§ **Work to be completed**:
Which lines make up the answer? Those from the line with "List all visible" through the end of the data; reproduce them exactly.

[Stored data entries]
══════════════════════════════

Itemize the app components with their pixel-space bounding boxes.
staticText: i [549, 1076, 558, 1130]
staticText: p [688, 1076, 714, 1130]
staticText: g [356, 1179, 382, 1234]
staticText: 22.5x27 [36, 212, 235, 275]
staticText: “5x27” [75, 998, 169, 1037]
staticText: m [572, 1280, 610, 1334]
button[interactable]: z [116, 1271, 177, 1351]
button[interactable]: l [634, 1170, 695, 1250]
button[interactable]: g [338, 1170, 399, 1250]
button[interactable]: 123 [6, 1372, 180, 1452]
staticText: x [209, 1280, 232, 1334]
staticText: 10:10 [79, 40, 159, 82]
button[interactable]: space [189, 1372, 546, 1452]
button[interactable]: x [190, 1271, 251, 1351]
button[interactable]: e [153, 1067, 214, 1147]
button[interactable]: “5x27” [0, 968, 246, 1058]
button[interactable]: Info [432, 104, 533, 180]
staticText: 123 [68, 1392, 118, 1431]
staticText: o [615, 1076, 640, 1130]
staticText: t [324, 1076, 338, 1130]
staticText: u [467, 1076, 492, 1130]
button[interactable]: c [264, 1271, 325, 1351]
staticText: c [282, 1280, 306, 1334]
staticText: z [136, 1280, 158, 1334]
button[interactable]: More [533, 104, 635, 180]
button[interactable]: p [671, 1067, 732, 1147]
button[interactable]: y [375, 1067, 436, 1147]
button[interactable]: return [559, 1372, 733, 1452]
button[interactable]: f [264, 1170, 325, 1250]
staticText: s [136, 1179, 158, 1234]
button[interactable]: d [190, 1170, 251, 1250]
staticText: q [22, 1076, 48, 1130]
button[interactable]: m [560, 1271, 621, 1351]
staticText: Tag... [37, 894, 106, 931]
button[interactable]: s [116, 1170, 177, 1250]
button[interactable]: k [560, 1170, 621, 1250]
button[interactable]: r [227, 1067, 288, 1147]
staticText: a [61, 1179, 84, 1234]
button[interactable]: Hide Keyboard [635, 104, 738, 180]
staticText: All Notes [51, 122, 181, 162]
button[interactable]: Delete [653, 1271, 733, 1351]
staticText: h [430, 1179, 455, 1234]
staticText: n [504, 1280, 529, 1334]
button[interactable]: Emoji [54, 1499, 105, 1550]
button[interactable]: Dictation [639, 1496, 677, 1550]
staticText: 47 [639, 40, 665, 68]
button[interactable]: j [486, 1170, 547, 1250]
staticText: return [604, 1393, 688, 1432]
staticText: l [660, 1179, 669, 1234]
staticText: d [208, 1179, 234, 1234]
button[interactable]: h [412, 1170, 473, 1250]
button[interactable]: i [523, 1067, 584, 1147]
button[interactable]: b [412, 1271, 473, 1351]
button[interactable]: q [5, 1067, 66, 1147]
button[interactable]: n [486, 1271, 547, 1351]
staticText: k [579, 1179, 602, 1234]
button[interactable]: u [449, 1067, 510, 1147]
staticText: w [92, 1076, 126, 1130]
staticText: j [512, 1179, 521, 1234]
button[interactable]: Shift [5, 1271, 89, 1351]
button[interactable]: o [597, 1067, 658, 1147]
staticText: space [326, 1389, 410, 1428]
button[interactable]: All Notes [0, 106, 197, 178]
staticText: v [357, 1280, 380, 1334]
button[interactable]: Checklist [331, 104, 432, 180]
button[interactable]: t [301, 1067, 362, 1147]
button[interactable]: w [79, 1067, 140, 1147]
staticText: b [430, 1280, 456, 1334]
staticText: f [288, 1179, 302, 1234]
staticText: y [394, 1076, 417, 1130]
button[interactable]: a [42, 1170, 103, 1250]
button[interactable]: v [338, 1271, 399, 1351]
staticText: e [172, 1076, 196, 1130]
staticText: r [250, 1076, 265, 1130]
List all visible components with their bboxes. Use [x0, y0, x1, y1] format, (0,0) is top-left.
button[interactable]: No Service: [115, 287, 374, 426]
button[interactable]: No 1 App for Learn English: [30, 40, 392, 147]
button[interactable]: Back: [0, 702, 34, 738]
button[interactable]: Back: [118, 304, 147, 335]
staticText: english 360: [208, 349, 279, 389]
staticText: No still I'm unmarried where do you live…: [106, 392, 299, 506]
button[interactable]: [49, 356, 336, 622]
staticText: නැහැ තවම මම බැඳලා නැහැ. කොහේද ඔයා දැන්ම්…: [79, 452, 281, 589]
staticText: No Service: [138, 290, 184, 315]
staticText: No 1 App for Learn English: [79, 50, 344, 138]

══════════════════════════════

§ **Response to the task**:
List all visible components with their bboxes. Use [x0, y0, x1, y1] format, (0,0) is top-left.
button[interactable]: No Service: [115, 287, 374, 426]
button[interactable]: No 1 App for Learn English: [30, 40, 392, 147]
button[interactable]: Back: [0, 702, 34, 738]
button[interactable]: Back: [118, 304, 147, 335]
staticText: english 360: [208, 349, 279, 389]
staticText: No still I'm unmarried where do you live…: [106, 392, 299, 506]
button[interactable]: [49, 356, 336, 622]
staticText: නැහැ තවම මම බැඳලා නැහැ. කොහේද ඔයා දැන්ම්…: [79, 452, 281, 589]
staticText: No Service: [138, 290, 184, 315]
staticText: No 1 App for Learn English: [79, 50, 344, 138]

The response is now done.